[Collected data]

%%

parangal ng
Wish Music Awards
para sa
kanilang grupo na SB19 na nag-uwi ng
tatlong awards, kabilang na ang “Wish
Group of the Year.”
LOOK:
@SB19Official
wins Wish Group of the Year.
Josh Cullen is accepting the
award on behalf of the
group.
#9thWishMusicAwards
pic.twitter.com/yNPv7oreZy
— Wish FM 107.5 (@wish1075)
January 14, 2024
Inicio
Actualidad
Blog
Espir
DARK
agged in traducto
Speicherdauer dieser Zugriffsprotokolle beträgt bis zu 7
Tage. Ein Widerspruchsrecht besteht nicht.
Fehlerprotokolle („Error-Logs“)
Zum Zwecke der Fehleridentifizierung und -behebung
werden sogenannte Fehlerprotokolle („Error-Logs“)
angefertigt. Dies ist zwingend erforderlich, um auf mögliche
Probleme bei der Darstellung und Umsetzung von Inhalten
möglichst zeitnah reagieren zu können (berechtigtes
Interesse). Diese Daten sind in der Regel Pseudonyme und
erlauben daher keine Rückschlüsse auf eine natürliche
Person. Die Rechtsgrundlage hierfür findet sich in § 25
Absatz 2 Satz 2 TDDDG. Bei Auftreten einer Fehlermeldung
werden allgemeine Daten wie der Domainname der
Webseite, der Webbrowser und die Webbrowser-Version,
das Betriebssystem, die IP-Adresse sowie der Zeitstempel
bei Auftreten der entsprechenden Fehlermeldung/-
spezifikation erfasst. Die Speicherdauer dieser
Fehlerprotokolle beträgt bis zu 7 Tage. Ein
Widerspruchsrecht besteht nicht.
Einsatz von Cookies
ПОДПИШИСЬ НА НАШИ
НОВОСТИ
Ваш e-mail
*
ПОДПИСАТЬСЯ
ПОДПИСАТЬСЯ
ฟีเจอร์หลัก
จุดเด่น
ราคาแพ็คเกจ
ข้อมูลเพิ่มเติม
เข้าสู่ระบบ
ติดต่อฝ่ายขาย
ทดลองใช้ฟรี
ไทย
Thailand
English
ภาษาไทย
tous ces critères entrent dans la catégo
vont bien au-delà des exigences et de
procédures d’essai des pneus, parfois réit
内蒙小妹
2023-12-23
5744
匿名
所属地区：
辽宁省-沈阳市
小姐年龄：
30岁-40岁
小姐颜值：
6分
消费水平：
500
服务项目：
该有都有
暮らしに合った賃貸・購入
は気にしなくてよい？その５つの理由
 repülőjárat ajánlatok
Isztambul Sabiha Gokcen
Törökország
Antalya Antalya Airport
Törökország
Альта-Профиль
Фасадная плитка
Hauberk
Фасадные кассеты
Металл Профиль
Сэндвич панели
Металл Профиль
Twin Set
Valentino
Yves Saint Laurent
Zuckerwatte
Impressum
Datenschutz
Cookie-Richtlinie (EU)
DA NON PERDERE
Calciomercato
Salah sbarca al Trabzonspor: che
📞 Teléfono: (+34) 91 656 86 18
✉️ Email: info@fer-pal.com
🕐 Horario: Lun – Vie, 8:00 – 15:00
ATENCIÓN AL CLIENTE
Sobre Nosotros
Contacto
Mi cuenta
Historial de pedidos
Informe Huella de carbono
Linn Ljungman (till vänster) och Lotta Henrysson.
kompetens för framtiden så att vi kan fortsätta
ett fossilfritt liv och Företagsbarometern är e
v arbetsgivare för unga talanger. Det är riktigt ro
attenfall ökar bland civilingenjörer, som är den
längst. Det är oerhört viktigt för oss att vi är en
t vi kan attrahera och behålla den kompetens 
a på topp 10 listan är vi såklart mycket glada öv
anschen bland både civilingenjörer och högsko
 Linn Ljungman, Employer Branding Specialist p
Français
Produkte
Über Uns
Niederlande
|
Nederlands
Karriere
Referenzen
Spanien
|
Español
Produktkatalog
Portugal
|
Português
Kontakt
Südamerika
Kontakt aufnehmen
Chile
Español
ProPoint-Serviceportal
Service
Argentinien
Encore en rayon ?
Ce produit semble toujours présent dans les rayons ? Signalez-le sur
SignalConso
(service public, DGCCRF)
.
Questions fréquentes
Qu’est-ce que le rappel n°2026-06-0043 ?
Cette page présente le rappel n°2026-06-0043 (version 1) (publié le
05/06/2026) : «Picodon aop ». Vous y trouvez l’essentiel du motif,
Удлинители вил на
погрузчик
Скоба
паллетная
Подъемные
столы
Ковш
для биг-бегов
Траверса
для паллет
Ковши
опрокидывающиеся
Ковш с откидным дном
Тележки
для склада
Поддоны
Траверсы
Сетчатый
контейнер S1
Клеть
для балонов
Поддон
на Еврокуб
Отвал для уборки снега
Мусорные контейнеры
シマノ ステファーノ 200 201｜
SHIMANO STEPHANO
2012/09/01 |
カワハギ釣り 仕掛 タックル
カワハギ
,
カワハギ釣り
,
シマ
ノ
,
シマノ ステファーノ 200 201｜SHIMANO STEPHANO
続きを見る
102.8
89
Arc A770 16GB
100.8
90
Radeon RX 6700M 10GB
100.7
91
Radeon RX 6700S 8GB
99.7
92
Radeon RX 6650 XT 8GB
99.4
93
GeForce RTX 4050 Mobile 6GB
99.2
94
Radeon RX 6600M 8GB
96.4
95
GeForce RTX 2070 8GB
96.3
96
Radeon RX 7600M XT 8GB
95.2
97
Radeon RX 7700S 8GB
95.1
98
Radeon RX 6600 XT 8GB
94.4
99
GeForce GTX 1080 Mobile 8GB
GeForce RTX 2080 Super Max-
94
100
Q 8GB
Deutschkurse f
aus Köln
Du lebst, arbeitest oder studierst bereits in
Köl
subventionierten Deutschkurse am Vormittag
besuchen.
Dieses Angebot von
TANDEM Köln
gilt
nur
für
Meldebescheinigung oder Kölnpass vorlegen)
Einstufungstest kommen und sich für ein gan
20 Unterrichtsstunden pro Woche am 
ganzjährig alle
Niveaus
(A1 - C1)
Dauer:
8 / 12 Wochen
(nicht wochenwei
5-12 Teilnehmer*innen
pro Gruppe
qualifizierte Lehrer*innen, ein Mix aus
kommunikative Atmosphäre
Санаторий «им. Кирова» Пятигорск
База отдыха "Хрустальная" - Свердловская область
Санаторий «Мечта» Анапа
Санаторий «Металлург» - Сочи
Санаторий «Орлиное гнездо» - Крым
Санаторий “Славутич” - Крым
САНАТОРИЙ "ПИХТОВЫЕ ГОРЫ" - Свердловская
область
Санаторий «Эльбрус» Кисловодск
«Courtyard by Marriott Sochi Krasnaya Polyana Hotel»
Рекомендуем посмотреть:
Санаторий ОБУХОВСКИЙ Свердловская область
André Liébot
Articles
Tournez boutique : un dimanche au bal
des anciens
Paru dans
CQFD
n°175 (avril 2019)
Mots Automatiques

%%

> [To do]: Restating all of the data exactly is the whole task.

> [Exercise result]:
parangal ng
Wish Music Awards
para sa
kanilang grupo na SB19 na nag-uwi ng
tatlong awards, kabilang na ang “Wish
Group of the Year.”
LOOK:
@SB19Official
wins Wish Group of the Year.
Josh Cullen is accepting the
award on behalf of the
group.
#9thWishMusicAwards
pic.twitter.com/yNPv7oreZy
— Wish FM 107.5 (@wish1075)
January 14, 2024
Inicio
Actualidad
Blog
Espir
DARK
agged in traducto
Speicherdauer dieser Zugriffsprotokolle beträgt bis zu 7
Tage. Ein Widerspruchsrecht besteht nicht.
Fehlerprotokolle („Error-Logs“)
Zum Zwecke der Fehleridentifizierung und -behebung
werden sogenannte Fehlerprotokolle („Error-Logs“)
angefertigt. Dies ist zwingend erforderlich, um auf mögliche
Probleme bei der Darstellung und Umsetzung von Inhalten
möglichst zeitnah reagieren zu können (berechtigtes
Interesse). Diese Daten sind in der Regel Pseudonyme und
erlauben daher keine Rückschlüsse auf eine natürliche
Person. Die Rechtsgrundlage hierfür findet sich in § 25
Absatz 2 Satz 2 TDDDG. Bei Auftreten einer Fehlermeldung
werden allgemeine Daten wie der Domainname der
Webseite, der Webbrowser und die Webbrowser-Version,
das Betriebssystem, die IP-Adresse sowie der Zeitstempel
bei Auftreten der entsprechenden Fehlermeldung/-
spezifikation erfasst. Die Speicherdauer dieser
Fehlerprotokolle beträgt bis zu 7 Tage. Ein
Widerspruchsrecht besteht nicht.
Einsatz von Cookies
ПОДПИШИСЬ НА НАШИ
НОВОСТИ
Ваш e-mail
*
ПОДПИСАТЬСЯ
ПОДПИСАТЬСЯ
ฟีเจอร์หลัก
จุดเด่น
ราคาแพ็คเกจ
ข้อมูลเพิ่มเติม
เข้าสู่ระบบ
ติดต่อฝ่ายขาย
ทดลองใช้ฟรี
ไทย
Thailand
English
ภาษาไทย
tous ces critères entrent dans la catégo
vont bien au-delà des exigences et de
procédures d’essai des pneus, parfois réit
内蒙小妹
2023-12-23
5744
匿名
所属地区：
辽宁省-沈阳市
小姐年龄：
30岁-40岁
小姐颜值：
6分
消费水平：
500
服务项目：
该有都有
暮らしに合った賃貸・購入
は気にしなくてよい？その５つの理由
 repülőjárat ajánlatok
Isztambul Sabiha Gokcen
Törökország
Antalya Antalya Airport
Törökország
Альта-Профиль
Фасадная плитка
Hauberk
Фасадные кассеты
Металл Профиль
Сэндвич панели
Металл Профиль
Twin Set
Valentino
Yves Saint Laurent
Zuckerwatte
Impressum
Datenschutz
Cookie-Richtlinie (EU)
DA NON PERDERE
Calciomercato
Salah sbarca al Trabzonspor: che
📞 Teléfono: (+34) 91 656 86 18
✉️ Email: info@fer-pal.com
🕐 Horario: Lun – Vie, 8:00 – 15:00
ATENCIÓN AL CLIENTE
Sobre Nosotros
Contacto
Mi cuenta
Historial de pedidos
Informe Huella de carbono
Linn Ljungman (till vänster) och Lotta Henrysson.
kompetens för framtiden så att vi kan fortsätta
ett fossilfritt liv och Företagsbarometern är e
v arbetsgivare för unga talanger. Det är riktigt ro
attenfall ökar bland civilingenjörer, som är den
längst. Det är oerhört viktigt för oss att vi är en
t vi kan attrahera och behålla den kompetens 
a på topp 10 listan är vi såklart mycket glada öv
anschen bland både civilingenjörer och högsko
 Linn Ljungman, Employer Branding Specialist p
Français
Produkte
Über Uns
Niederlande
|
Nederlands
Karriere
Referenzen
Spanien
|
Español
Produktkatalog
Portugal
|
Português
Kontakt
Südamerika
Kontakt aufnehmen
Chile
Español
ProPoint-Serviceportal
Service
Argentinien
Encore en rayon ?
Ce produit semble toujours présent dans les rayons ? Signalez-le sur
SignalConso
(service public, DGCCRF)
.
Questions fréquentes
Qu’est-ce que le rappel n°2026-06-0043 ?
Cette page présente le rappel n°2026-06-0043 (version 1) (publié le
05/06/2026) : «Picodon aop ». Vous y trouvez l’essentiel du motif,
Удлинители вил на
погрузчик
Скоба
паллетная
Подъемные
столы
Ковш
для биг-бегов
Траверса
для паллет
Ковши
опрокидывающиеся
Ковш с откидным дном
Тележки
для склада
Поддоны
Траверсы
Сетчатый
контейнер S1
Клеть
для балонов
Поддон
на Еврокуб
Отвал для уборки снега
Мусорные контейнеры
シマノ ステファーノ 200 201｜
SHIMANO STEPHANO
2012/09/01 |
カワハギ釣り 仕掛 タックル
カワハギ
,
カワハギ釣り
,
シマ
ノ
,
シマノ ステファーノ 200 201｜SHIMANO STEPHANO
続きを見る
102.8
89
Arc A770 16GB
100.8
90
Radeon RX 6700M 10GB
100.7
91
Radeon RX 6700S 8GB
99.7
92
Radeon RX 6650 XT 8GB
99.4
93
GeForce RTX 4050 Mobile 6GB
99.2
94
Radeon RX 6600M 8GB
96.4
95
GeForce RTX 2070 8GB
96.3
96
Radeon RX 7600M XT 8GB
95.2
97
Radeon RX 7700S 8GB
95.1
98
Radeon RX 6600 XT 8GB
94.4
99
GeForce GTX 1080 Mobile 8GB
GeForce RTX 2080 Super Max-
94
100
Q 8GB
Deutschkurse f
aus Köln
Du lebst, arbeitest oder studierst bereits in
Köl
subventionierten Deutschkurse am Vormittag
besuchen.
Dieses Angebot von
TANDEM Köln
gilt
nur
für
Meldebescheinigung oder Kölnpass vorlegen)
Einstufungstest kommen und sich für ein gan
20 Unterrichtsstunden pro Woche am 
ganzjährig alle
Niveaus
(A1 - C1)
Dauer:
8 / 12 Wochen
(nicht wochenwei
5-12 Teilnehmer*innen
pro Gruppe
qualifizierte Lehrer*innen, ein Mix aus
kommunikative Atmosphäre
Санаторий «им. Кирова» Пятигорск
База отдыха "Хрустальная" - Свердловская область
Санаторий «Мечта» Анапа
Санаторий «Металлург» - Сочи
Санаторий «Орлиное гнездо» - Крым
Санаторий “Славутич” - Крым
САНАТОРИЙ "ПИХТОВЫЕ ГОРЫ" - Свердловская
область
Санаторий «Эльбрус» Кисловодск
«Courtyard by Marriott Sochi Krasnaya Polyana Hotel»
Рекомендуем посмотреть:
Санаторий ОБУХОВСКИЙ Свердловская область
André Liébot
Articles
Tournez boutique : un dimanche au bal
des anciens
Paru dans
CQFD
n°175 (avril 2019)
Mots Automatiques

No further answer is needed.